PHOTO (L-R): Jon Scheyer, Mike Krzyzewski and Nolan Smith.
By TOM SHANAHAN
Nolan Smith and Jon Scheyer, over the years, have engaged in plenty conversations that analyze basketball and contemplate modern life.
They’ve grown together from elite high school recruits some 15 years ago to Duke 2010 national championship teammates. Now, they’re 30-somethings on the staff of their iconic head coach, Mike Krzyzewksi.
That’s a lot in common for two guys from opposite backgrounds.

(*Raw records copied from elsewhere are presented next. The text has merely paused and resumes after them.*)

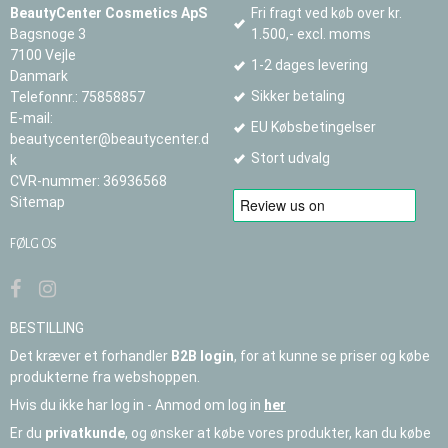
BeautyCenter Cosmetics ApS
Fri fragt ved køb over kr.
Bagsnoge 3
1.500,- excl. moms
7100 Vejle
1-2 dages levering
Danmark
Sikker betaling
Telefonnr.
:
75858857
E-mail
:
EU Købsbetingelser
beautycenter@beautycenter.d
Stort udvalg
k
CVR-nummer
:
36936568
Sitemap
FØLG OS
BESTILLING
Det kræver et forhandler
B2B login
, for at kunne se priser og købe
produkterne fra webshoppen.
Hvis du ikke har log in - Anmod om log in
her
Er du
privatkunde
, og ønsker at købe vores produkter, kan du købe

Smith, African-American, played high school basketball in the Washington, D.C., area; Scheyer, Jewish, grew up playing in suburban Chicago. Those differences set the table for a range of discussions and reaching an understanding on race and prejudice. Athletes and coaches spend plenty of time at night on the road.
For Scheyer, some of it has been gaining a better understanding of white privilege. It’s a caste concept – as Isabell Wilkerson explains in her New York Times bestselling book, “Caste” — that many Americans fail to grasp in the age of Trump and white grievance pushback.
Scheyer acknowledged during a recent Zoom call he’s continues to learn in 2020, thanks to the issues the Black Lives Matter movement has brought to the forefront as it gained momentum last spring and summer.
“He’s enlightened everybody, Black White, whatever you may be,” Scheyer said. “I know firsthand he’s been a guy I’ve learned from throughout this. We’ve known each other for some time, so these aren’t necessarily new conversations. But some of it is. The example he has set for the players or people in our program — whatever race they may be — I think it’s been incredible.”
Scheyer, 33, followed his college career playing professionally overseas for three years before returning to Duke as an assistant coach in 2014. He was promoted to associate head coach in 2018 following the departure of Jeff Capel to Pitt as the Panthers’ head coach.
Smith, 32, spent two seasons in the NBA with the Portland Trailblazers and two more years overseas or in the NBA G-League. He returned to campus in 2016 as a special and was promoted in 2018 to his current role, Director of Basketball Operations and Player Development.
In August, Smith organized a Black Lives Matter protest in Krzyzewskiville – the grassy area outside Cameron Indoor Stadium where students wait for tickets – in response to what was then the latest example of a police shooting of a Black man, this time in Kenosha, Wisconsin.
He took to the microphone first before introducing other speakers that included Krzyzewski, women’s basketball coach Kara Lawson, players and professors.
“I can’t change the world,” Smith said, “but goddammit I can change Duke while I’m in here. One thing Coach K always says is leave every place better than when you got there. That’s what I’m here to do.”
Smith’s commitment doesn’t go over well with many conservative Americans that fail to accept the meaning of Black Lives Matter. Duke is a largely white campus with a conservative history.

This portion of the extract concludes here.